Why has work collapsed in the bottom decile? Here we might have a big debate. $11.76 per hour (2017) isn't a lot. But the previous graphs certainly contain a suggestion worth pursuing: The effective marginal tax rate in the lowest three quintiles is effectively 100%. Earn a dollar and lose a dollar of benefits. Why work? Gramm Ekelund and Early are careful, and don't make any causal assertions here. They don't really even stress the fact popping from the table as much as I have. But the fact is a fact, a nearly 100% tax rate + an income effect isn't a positive for labor supply, and the amount of work in lower quintiles has plummeted. This is a book about facing facts and this one is undeniable.
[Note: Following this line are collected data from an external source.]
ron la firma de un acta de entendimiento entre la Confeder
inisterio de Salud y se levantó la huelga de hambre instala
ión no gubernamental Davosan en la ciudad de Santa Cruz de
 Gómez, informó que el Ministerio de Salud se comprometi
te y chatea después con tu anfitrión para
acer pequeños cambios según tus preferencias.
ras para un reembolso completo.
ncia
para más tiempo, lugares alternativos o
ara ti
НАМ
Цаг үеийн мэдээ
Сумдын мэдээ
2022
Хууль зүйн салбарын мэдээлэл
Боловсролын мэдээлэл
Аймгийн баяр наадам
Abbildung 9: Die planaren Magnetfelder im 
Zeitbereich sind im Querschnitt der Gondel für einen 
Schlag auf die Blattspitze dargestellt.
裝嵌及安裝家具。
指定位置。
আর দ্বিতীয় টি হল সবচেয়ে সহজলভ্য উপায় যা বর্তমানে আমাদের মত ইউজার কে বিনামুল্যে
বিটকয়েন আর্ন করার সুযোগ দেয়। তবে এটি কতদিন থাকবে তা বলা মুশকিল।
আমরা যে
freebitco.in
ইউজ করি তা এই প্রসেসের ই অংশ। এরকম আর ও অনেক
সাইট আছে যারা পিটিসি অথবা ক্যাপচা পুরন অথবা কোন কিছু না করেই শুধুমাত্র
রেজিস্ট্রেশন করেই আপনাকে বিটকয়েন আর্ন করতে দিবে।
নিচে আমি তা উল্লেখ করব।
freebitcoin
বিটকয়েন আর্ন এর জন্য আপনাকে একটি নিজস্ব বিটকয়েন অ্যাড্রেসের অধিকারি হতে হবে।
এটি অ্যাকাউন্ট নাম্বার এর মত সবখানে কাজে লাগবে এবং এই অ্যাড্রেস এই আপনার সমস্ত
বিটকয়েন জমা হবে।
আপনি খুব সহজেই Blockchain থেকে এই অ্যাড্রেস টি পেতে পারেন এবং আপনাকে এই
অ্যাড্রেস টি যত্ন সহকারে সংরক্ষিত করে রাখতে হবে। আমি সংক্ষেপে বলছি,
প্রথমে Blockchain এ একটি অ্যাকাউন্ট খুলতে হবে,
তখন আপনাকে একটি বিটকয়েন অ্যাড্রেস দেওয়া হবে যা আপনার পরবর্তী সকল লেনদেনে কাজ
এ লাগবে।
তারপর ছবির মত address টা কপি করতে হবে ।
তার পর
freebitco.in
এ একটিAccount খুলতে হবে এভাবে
A new BLS data series “New Tenant Repeat Rent Index” suggests that the highest housing inflation is behind us, and other indexes should see price deceleration soon, according to @JosephPolitano.
Researchers at the BLS and Cleveland Fed released a data series today that might be the single most important new inflation indicator. The New Tenant Repeat Rent Index uses the same microdata that goes into the official Consumer Price Index to select only samples with rental turnover and to assign price shifts to when they happened, not when the units were surveyed. The New Tenant Repeat Rent Index, therefore, leads official inflation data in the CPI by 1 year. The good news is that the New Tenant Repeat Rent Index suggests that the worst of housing inflation is likely behind us, and price decelerations should pass through to official inflation data soon. Critically, New Tenant Repeat Rent index also shows lower overall price growth than private data.
First generation immigrants make up 16% of American inventors, but are responsible for 23% of total innovation output. Including the spillover effects on native born collaborators, they drive 36% of aggregate innovation. @bibipousada @shaibrn @rebeccardiamond
We link patent records to a database containing the first five digits of more than 230mm of Social Security Numbers (SSN). By combining this part of the SSN together with year of birth, we identify whether individuals are immigrants based on the age at which their Social Security Number is assigned. We find immigrants represent 16% of all US inventors, but produced 23% of total innovation output, as measured by number of patents, patent citations, and the economic value of these patents. Immigrant inventors are more likely to rely on foreign technologies, to collaborate with foreign inventors, and to be cited in foreign markets, thus contributing to the importation and diffusion of ideas across borders. A simple decomposition illustrates that immigrants are responsible for 36% of aggregate innovation, two-thirds of which is due to their innovation externalities on their native-born collaborators.